Güncelleme Tarihi:
‘Bir Evlilik Komedisi’nde kadınlar ve evlenme tutkularını anlatıyorsunuz. Karakterlerinizden yola çıkarsak, size kadınların evlenmeye bu kadar hevesli olduğunu düşündürten ne?
Yazar gözlemime dayanarak birçok bekâr kadınla ilgili şunu söyleyebilirim: Girdikleri her ortamda illaki birisi o korkulan soruyu soruyor: “Senin hayatında biri yok mu? Eee, ne zaman evleniyorsun?” İster istemez böyle bir soruyla muhatap kalınca, bekâr olmak sanki senin kusurunmuş düşüncesini yaratıyor. Statü göstergesine gelirsek; bir gün kariyer sahibi bekâr bir kadın şöyle demişti: “Bu toplumda evlilik büyük başarıdan sayılıyormuş. Evlenememek de bir başarısızlıkmış.” Evet, bizde evlenmek ve anne olmak bir statü simgesi.
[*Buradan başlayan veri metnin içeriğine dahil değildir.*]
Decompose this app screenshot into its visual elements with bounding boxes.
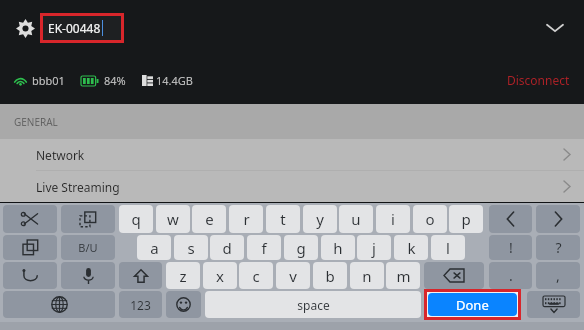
button[interactable]: l bbox=[431, 235, 465, 260]
staticText: B/U bbox=[78, 240, 98, 255]
staticText: GENERAL bbox=[14, 115, 58, 129]
staticText: k bbox=[407, 238, 416, 258]
staticText: f bbox=[261, 238, 267, 258]
button[interactable]: . bbox=[489, 262, 532, 289]
button[interactable]: i bbox=[376, 205, 410, 233]
staticText: Disconnect bbox=[507, 72, 570, 88]
button[interactable]: Network bbox=[0, 139, 584, 170]
staticText: c bbox=[252, 266, 260, 286]
staticText: x bbox=[216, 266, 224, 286]
button[interactable] bbox=[119, 262, 162, 289]
staticText: t bbox=[280, 209, 286, 229]
button[interactable]: s bbox=[174, 235, 208, 260]
button[interactable]: Live Streaming bbox=[0, 171, 584, 202]
button[interactable]: 123 bbox=[119, 291, 162, 318]
staticText: h bbox=[333, 238, 343, 258]
staticText: , bbox=[556, 266, 560, 285]
staticText: d bbox=[222, 238, 232, 258]
button[interactable]: , bbox=[536, 262, 580, 289]
staticText: v bbox=[289, 266, 297, 286]
staticText: y bbox=[316, 209, 324, 229]
staticText: bbb01 bbox=[32, 73, 65, 88]
staticText: o bbox=[425, 209, 435, 229]
button[interactable]: r bbox=[229, 205, 263, 233]
button[interactable] bbox=[3, 291, 115, 318]
button[interactable]: B/U bbox=[61, 235, 115, 260]
staticText: ! bbox=[509, 238, 513, 257]
button[interactable]: u bbox=[339, 205, 373, 233]
button[interactable]: Expand bbox=[538, 11, 572, 45]
button[interactable]: j bbox=[357, 235, 391, 260]
staticText: 14.4GB bbox=[156, 73, 193, 88]
staticText: s bbox=[187, 238, 195, 258]
staticText: m bbox=[396, 266, 411, 286]
button[interactable]: o bbox=[413, 205, 447, 233]
button[interactable]: ! bbox=[489, 235, 532, 260]
button[interactable]: p bbox=[449, 205, 483, 233]
staticText: i bbox=[391, 209, 395, 229]
button[interactable] bbox=[3, 235, 57, 260]
button[interactable]: c bbox=[239, 262, 273, 289]
staticText: Done bbox=[456, 296, 489, 314]
button[interactable] bbox=[536, 205, 580, 233]
button[interactable]: n bbox=[350, 262, 384, 289]
button[interactable] bbox=[489, 205, 532, 233]
button[interactable]: Hide keyboard bbox=[527, 291, 580, 318]
button[interactable]: t bbox=[266, 205, 300, 233]
staticText: space bbox=[297, 297, 330, 313]
staticText: ? bbox=[555, 238, 562, 257]
staticText: g bbox=[296, 238, 306, 258]
button[interactable]: b bbox=[313, 262, 347, 289]
button[interactable]: ? bbox=[536, 235, 580, 260]
staticText: EK-00448 bbox=[48, 20, 101, 36]
other: Hide keyboard bbox=[543, 296, 565, 313]
staticText: Live Streaming bbox=[36, 179, 120, 195]
staticText: 84% bbox=[104, 73, 126, 88]
staticText: n bbox=[362, 266, 372, 286]
button[interactable]: w bbox=[156, 205, 190, 233]
button[interactable]: k bbox=[394, 235, 428, 260]
staticText: e bbox=[205, 209, 214, 229]
button[interactable]: y bbox=[303, 205, 337, 233]
button[interactable]: Disconnect bbox=[503, 68, 574, 92]
button[interactable]: f bbox=[247, 235, 281, 260]
staticText: Network bbox=[36, 147, 85, 163]
button[interactable]: Settings bbox=[8, 11, 42, 45]
staticText: l bbox=[446, 238, 450, 258]
button[interactable]: v bbox=[276, 262, 310, 289]
button[interactable]: a bbox=[137, 235, 171, 260]
staticText: . bbox=[509, 266, 513, 285]
button[interactable] bbox=[424, 262, 484, 289]
button[interactable]: h bbox=[321, 235, 355, 260]
button[interactable]: x bbox=[203, 262, 237, 289]
staticText: j bbox=[372, 238, 376, 258]
staticText: 123 bbox=[130, 297, 151, 313]
button[interactable] bbox=[61, 205, 115, 233]
button[interactable]: g bbox=[284, 235, 318, 260]
staticText: a bbox=[150, 238, 159, 258]
button[interactable] bbox=[166, 291, 201, 318]
staticText: b bbox=[325, 266, 335, 286]
button[interactable]: Done bbox=[428, 293, 517, 316]
button[interactable]: q bbox=[119, 205, 153, 233]
button[interactable]: m bbox=[386, 262, 420, 289]
staticText: w bbox=[167, 209, 179, 229]
button[interactable]: e bbox=[192, 205, 226, 233]
button[interactable] bbox=[61, 262, 115, 289]
button[interactable]: d bbox=[210, 235, 244, 260]
staticText: u bbox=[351, 209, 361, 229]
staticText: p bbox=[461, 209, 471, 229]
button[interactable]: space bbox=[205, 291, 421, 318]
button[interactable] bbox=[3, 205, 57, 233]
staticText: z bbox=[179, 266, 187, 286]
staticText: q bbox=[131, 209, 141, 229]
staticText: r bbox=[243, 209, 250, 229]
button[interactable] bbox=[3, 262, 57, 289]
button[interactable]: z bbox=[166, 262, 200, 289]
button[interactable]: EK-00448 bbox=[43, 16, 121, 40]
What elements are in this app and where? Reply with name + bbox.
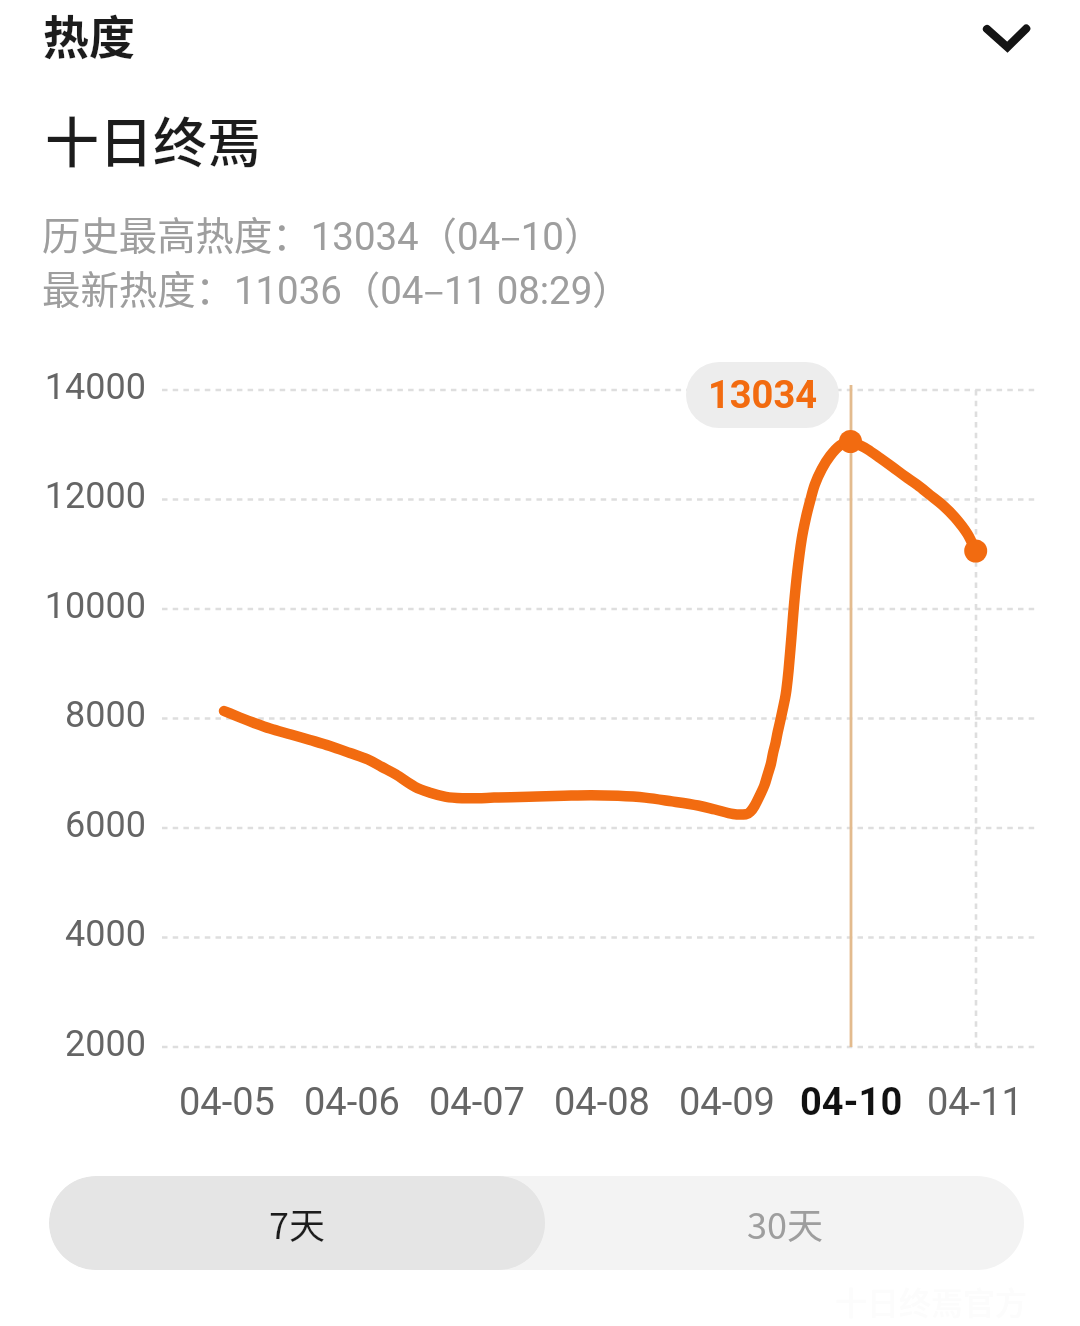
button[interactable]: Collapse [962, 0, 1054, 78]
staticText: 最新热度：11036（04–11 08:29） [42, 259, 631, 315]
staticText: 8000 [65, 694, 146, 736]
staticText: 10000 [44, 585, 146, 627]
staticText: 04-06 [304, 1080, 400, 1125]
staticText: 04-05 [179, 1080, 275, 1125]
button[interactable]: 04-05 [165, 1071, 289, 1123]
button[interactable]: 04-06 [290, 1071, 414, 1123]
staticText: 2000 [65, 1023, 146, 1065]
button[interactable]: 7天 [49, 1176, 545, 1270]
staticText: 十日终焉 [45, 100, 261, 178]
button[interactable]: 04-11 [913, 1071, 1037, 1123]
staticText: 历史最高热度：13034（04–10） [42, 205, 603, 261]
staticText: 04-09 [679, 1080, 775, 1125]
button[interactable]: 04-10 [789, 1071, 913, 1123]
staticText: 7天 [269, 1197, 325, 1249]
staticText: 14000 [44, 366, 146, 408]
staticText: 30天 [747, 1197, 823, 1249]
staticText: 04-08 [554, 1080, 650, 1125]
button[interactable]: 13034 [686, 362, 839, 428]
staticText: 04-07 [429, 1080, 525, 1125]
button[interactable]: 04-07 [415, 1071, 539, 1123]
staticText: 4000 [65, 913, 146, 955]
staticText: 04-10 [800, 1080, 903, 1125]
staticText: 热度 [43, 1, 135, 68]
button[interactable]: 04-09 [665, 1071, 789, 1123]
staticText: 04-11 [927, 1080, 1023, 1125]
staticText: 12000 [44, 475, 146, 517]
staticText: 13034 [708, 373, 818, 418]
button[interactable]: 30天 [545, 1176, 1024, 1270]
staticText: 6000 [65, 804, 146, 846]
button[interactable]: 04-08 [540, 1071, 664, 1123]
Karakterleriniz birçok denemeye rağmen ideal eşi bulamıyor. İdeal erkeği bulmak bu kadar zor mu?
Bence günümüz ilişkilerinde sorun da burada işte. İdeal koca kim? Yakışıklı mı? Paralı mı? Statü sahibi mi? Yoksa hepsi mi? Evlenmek isteyen bir kadın erkekte bunları arıyorsa, o zaman çok güçlük çeker. Halbuki aşka sarılmamız gerekiyor.
Artık kitaplarda kendine ‘eş arayan kadınlar’ı görüyoruz. Erkekler için her şey güllük gülistanlık mı?
Erkekler kusura bakmasın ama adamların şımartıldığı bir dönemden geçiyoruz. Erkek erkek olalı böyle bir Lale Devri yaşamadı. Bunu da ne yazık ki kadınlar yaşatıyor. Artık erkeklerin kendini naza çektiği, kadınların da peşinden koştuğu bir dönemdeyiz. Yani, erkekler kadınsılaştı, kadınlar da erkeksileşti.
Evde kalmış kız hikâyelerinin sömürüldüğünü düşünüyor musunuz?
Son yıllarda her şey sömürülüyor. Ve bu tip kitaplar, diziler peynir ekmek gibi satıyor. Ama ben bir yazar olarak hangi hikâyeyi ele aldıysam, insanların ufkunu genişletmeye çalıştım. Bu kitapta da insanlar gülerken bir yandan birçok şeyi sorgulayacak.
Aşk kitaplarını hafife alanlar var.
Okur hafife alıyorsa saygım var. Ama hafife alan yazarlarsa, o zaman hikâyelerinizin arasına neden aşk serpiştiriyorsunuz?